++++ Data records

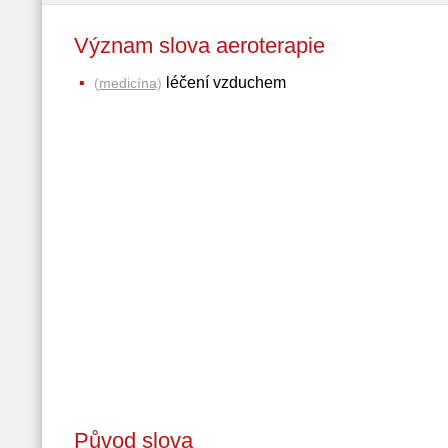
Význam slova aeroterapie
léčení vzduchem
(
medicína
)
Původ slova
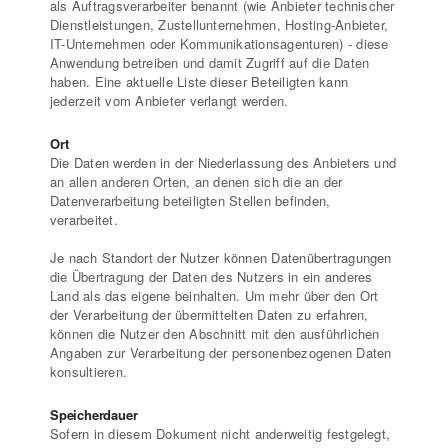
als Auftragsverarbeiter benannt (wie Anbieter technischer
Dienstleistungen, Zustellunternehmen, Hosting-Anbieter,
IT-Unternehmen oder Kommunikationsagenturen) - diese
Anwendung betreiben und damit Zugriff auf die Daten
haben. Eine aktuelle Liste dieser Beteiligten kann
jederzeit vom Anbieter verlangt werden.
Ort
Die Daten werden in der Niederlassung des Anbieters und
an allen anderen Orten, an denen sich die an der
Datenverarbeitung beteiligten Stellen befinden,
verarbeitet.
Je nach Standort der Nutzer können Datenübertragungen
die Übertragung der Daten des Nutzers in ein anderes
Land als das eigene beinhalten. Um mehr über den Ort
der Verarbeitung der übermittelten Daten zu erfahren,
können die Nutzer den Abschnitt mit den ausführlichen
Angaben zur Verarbeitung der personenbezogenen Daten
konsultieren.
Speicherdauer
Sofern in diesem Dokument nicht anderweitig festgelegt,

++++++++

> [Exercise] Your task is to reproduce all of the material exactly. The pictures stay out.

> [Output below]
Význam slova aeroterapie
léčení vzduchem
(
medicína
)
Původ slova
als Auftragsverarbeiter benannt (wie Anbieter technischer
Dienstleistungen, Zustellunternehmen, Hosting-Anbieter,
IT-Unternehmen oder Kommunikationsagenturen) - diese
Anwendung betreiben und damit Zugriff auf die Daten
haben. Eine aktuelle Liste dieser Beteiligten kann
jederzeit vom Anbieter verlangt werden.
Ort
Die Daten werden in der Niederlassung des Anbieters und
an allen anderen Orten, an denen sich die an der
Datenverarbeitung beteiligten Stellen befinden,
verarbeitet.
Je nach Standort der Nutzer können Datenübertragungen
die Übertragung der Daten des Nutzers in ein anderes
Land als das eigene beinhalten. Um mehr über den Ort
der Verarbeitung der übermittelten Daten zu erfahren,
können die Nutzer den Abschnitt mit den ausführlichen
Angaben zur Verarbeitung der personenbezogenen Daten
konsultieren.
Speicherdauer
Sofern in diesem Dokument nicht anderweitig festgelegt,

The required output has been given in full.